(Transcribed page contents)
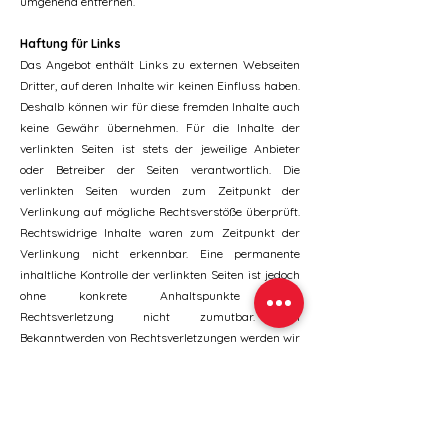
umgehend entfernen.
Haftung für Links
Das Angebot enthält Links zu externen Webseiten
Dritter, auf deren Inhalte wir keinen Einfluss haben.
Deshalb können wir für diese fremden Inhalte auch
keine Gewähr übernehmen. Für die Inhalte der
verlinkten Seiten ist stets der jeweilige Anbieter
oder Betreiber der Seiten verantwortlich. Die
verlinkten Seiten wurden zum Zeitpunkt der
Verlinkung auf mögliche Rechtsverstöße überprüft.
Rechtswidrige Inhalte waren zum Zeitpunkt der
Verlinkung nicht erkennbar. Eine permanente
inhaltliche Kontrolle der verlinkten Seiten ist jedoch
ohne konkrete Anhaltspunkte einer
Rechtsverletzung nicht zumutbar. Bei
Bekanntwerden von Rechtsverletzungen werden wir
derartige Links umgehend entfernen.
Verbraucherstreitbeilegung /
Universalschlichtungsstelle
Zur Teilnahme an einem Streitbeilegungsverfahren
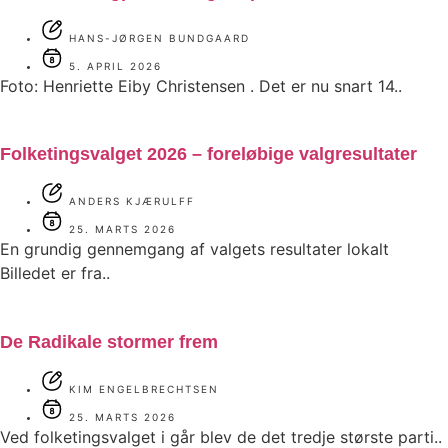
HANS-JØRGEN BUNDGAARD
5. APRIL 2026
Foto: Henriette Eiby Christensen . Det er nu snart 14..
Folketingsvalget 2026 – foreløbige valgresultater
ANDERS KJÆRULFF
25. MARTS 2026
En grundig gennemgang af valgets resultater lokalt
Billedet er fra..
De Radikale stormer frem
KIM ENGELBRECHTSEN
25. MARTS 2026
Ved folketingsvalget i går blev de det tredje største parti..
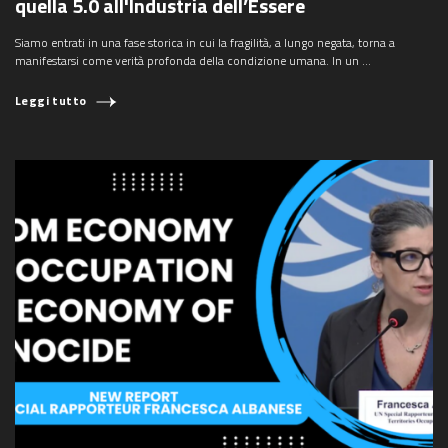
quella 5.0 all'Industria dell’Essere
Siamo entrati in una fase storica in cui la fragilità, a lungo negata, torna a
manifestarsi come verità profonda della condizione umana. In un ...
Leggi tutto
COSA STAI CERCANDO?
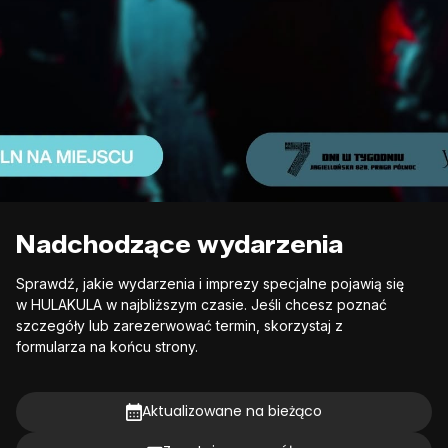
Nadchodzące wydarzenia
Sprawdź, jakie wydarzenia i imprezy specjalne pojawią się 
w HULAKULA w najbliższym czasie. Jeśli chcesz poznać 
szczegóły lub zarezerwować termin, skorzystaj z 
formularza na końcu strony.
Aktualizowane na bieżąco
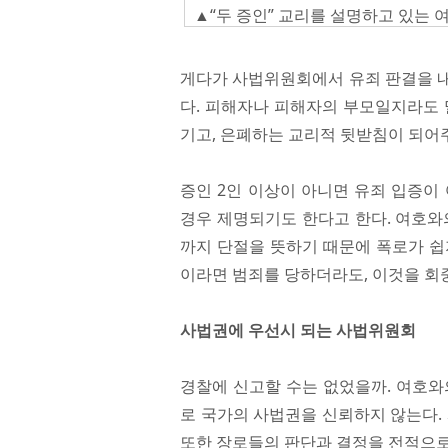
▲“두 증인” 교리를 설명하고 있는
게다가 사법위원회에서 유죄 판결을 내
다. 피해자나 피해자의 부모일지라도 
기고, 은폐하는 교리적 뒷받침이 되어
증인 2인 이상이 아니면 유죄 입증이
경우 제명되기도 한다고 한다. 여호와
까지 단절을 뜻하기 때문에 폭로가 쉽지
이라면 범죄를 당하더라도, 이것을 회
사법권에 우선시 되는 사법위원회
경찰에 신고할 수는 없었을까. 여호와
로 국가의 사법권을 신뢰하지 않는다.
또한 장로들의 판단과 결정을 전적으로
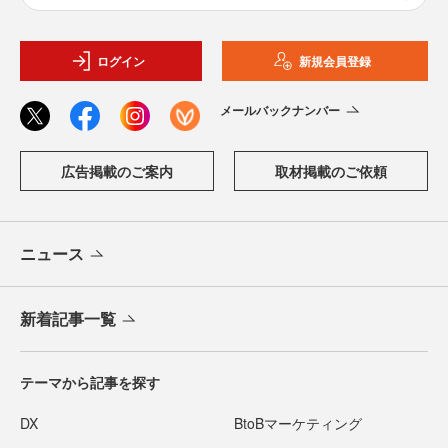
ログイン
新規会員登録
メールバックナンバー
広告掲載のご案内
取材掲載のご依頼
ニュース
新着記事一覧
テーマから記事を探す
DX
BtoBマーケティング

YOUR OBJECTIVE:
Output exactly the lines from the line containing "quella 5.0 all'Industria dell’Essere" through the last line of the records, both included, and leave out every picture.

TASK OUTPUT:
quella 5.0 all'Industria dell’Essere
Siamo entrati in una fase storica in cui la fragilità, a lungo negata, torna a
manifestarsi come verità profonda della condizione umana. In un ...
Leggi tutto
COSA STAI CERCANDO?
Nadchodzące wydarzenia
Sprawdź, jakie wydarzenia i imprezy specjalne pojawią się 
w HULAKULA w najbliższym czasie. Jeśli chcesz poznać 
szczegóły lub zarezerwować termin, skorzystaj z 
formularza na końcu strony.
Aktualizowane na bieżąco
▲“두 증인” 교리를 설명하고 있는
게다가 사법위원회에서 유죄 판결을 내
다. 피해자나 피해자의 부모일지라도 
기고, 은폐하는 교리적 뒷받침이 되어
증인 2인 이상이 아니면 유죄 입증이
경우 제명되기도 한다고 한다. 여호와
까지 단절을 뜻하기 때문에 폭로가 쉽지
이라면 범죄를 당하더라도, 이것을 회
사법권에 우선시 되는 사법위원회
경찰에 신고할 수는 없었을까. 여호와
로 국가의 사법권을 신뢰하지 않는다.
또한 장로들의 판단과 결정을 전적으로
ログイン
新規会員登録
メールバックナンバー
広告掲載のご案内
取材掲載のご依頼
ニュース
新着記事一覧
テーマから記事を探す
DX
BtoBマーケティング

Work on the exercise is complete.